→ Problem to solve: Copy out the data so that nothing differs from the original.

Saved entries
+---+

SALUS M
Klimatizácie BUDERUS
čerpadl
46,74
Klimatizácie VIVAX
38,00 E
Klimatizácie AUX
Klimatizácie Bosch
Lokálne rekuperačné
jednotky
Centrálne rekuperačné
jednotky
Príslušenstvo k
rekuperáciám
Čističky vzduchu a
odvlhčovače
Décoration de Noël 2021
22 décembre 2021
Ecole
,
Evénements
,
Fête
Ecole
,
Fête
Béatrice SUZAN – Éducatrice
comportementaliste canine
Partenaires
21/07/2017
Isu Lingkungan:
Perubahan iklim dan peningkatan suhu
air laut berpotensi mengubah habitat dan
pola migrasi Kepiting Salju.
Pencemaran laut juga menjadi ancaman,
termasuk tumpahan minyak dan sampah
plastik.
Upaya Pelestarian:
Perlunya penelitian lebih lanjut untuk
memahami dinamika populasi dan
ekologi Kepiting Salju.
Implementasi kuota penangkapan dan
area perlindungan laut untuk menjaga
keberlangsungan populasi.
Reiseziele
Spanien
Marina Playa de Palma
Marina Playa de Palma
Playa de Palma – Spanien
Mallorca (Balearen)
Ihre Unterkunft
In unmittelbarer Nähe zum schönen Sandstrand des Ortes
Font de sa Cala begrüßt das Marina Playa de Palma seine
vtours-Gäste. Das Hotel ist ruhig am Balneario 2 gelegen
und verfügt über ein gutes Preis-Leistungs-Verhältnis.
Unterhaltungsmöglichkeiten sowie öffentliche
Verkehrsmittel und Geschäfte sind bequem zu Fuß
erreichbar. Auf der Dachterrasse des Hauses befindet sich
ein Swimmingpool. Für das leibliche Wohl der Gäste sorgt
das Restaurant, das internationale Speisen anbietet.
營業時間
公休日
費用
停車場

+---+

→ Task solution:
SALUS M
Klimatizácie BUDERUS
čerpadl
46,74
Klimatizácie VIVAX
38,00 E
Klimatizácie AUX
Klimatizácie Bosch
Lokálne rekuperačné
jednotky
Centrálne rekuperačné
jednotky
Príslušenstvo k
rekuperáciám
Čističky vzduchu a
odvlhčovače
Décoration de Noël 2021
22 décembre 2021
Ecole
,
Evénements
,
Fête
Ecole
,
Fête
Béatrice SUZAN – Éducatrice
comportementaliste canine
Partenaires
21/07/2017
Isu Lingkungan:
Perubahan iklim dan peningkatan suhu
air laut berpotensi mengubah habitat dan
pola migrasi Kepiting Salju.
Pencemaran laut juga menjadi ancaman,
termasuk tumpahan minyak dan sampah
plastik.
Upaya Pelestarian:
Perlunya penelitian lebih lanjut untuk
memahami dinamika populasi dan
ekologi Kepiting Salju.
Implementasi kuota penangkapan dan
area perlindungan laut untuk menjaga
keberlangsungan populasi.
Reiseziele
Spanien
Marina Playa de Palma
Marina Playa de Palma
Playa de Palma – Spanien
Mallorca (Balearen)
Ihre Unterkunft
In unmittelbarer Nähe zum schönen Sandstrand des Ortes
Font de sa Cala begrüßt das Marina Playa de Palma seine
vtours-Gäste. Das Hotel ist ruhig am Balneario 2 gelegen
und verfügt über ein gutes Preis-Leistungs-Verhältnis.
Unterhaltungsmöglichkeiten sowie öffentliche
Verkehrsmittel und Geschäfte sind bequem zu Fuß
erreichbar. Auf der Dachterrasse des Hauses befindet sich
ein Swimmingpool. Für das leibliche Wohl der Gäste sorgt
das Restaurant, das internationale Speisen anbietet.
營業時間
公休日
費用
停車場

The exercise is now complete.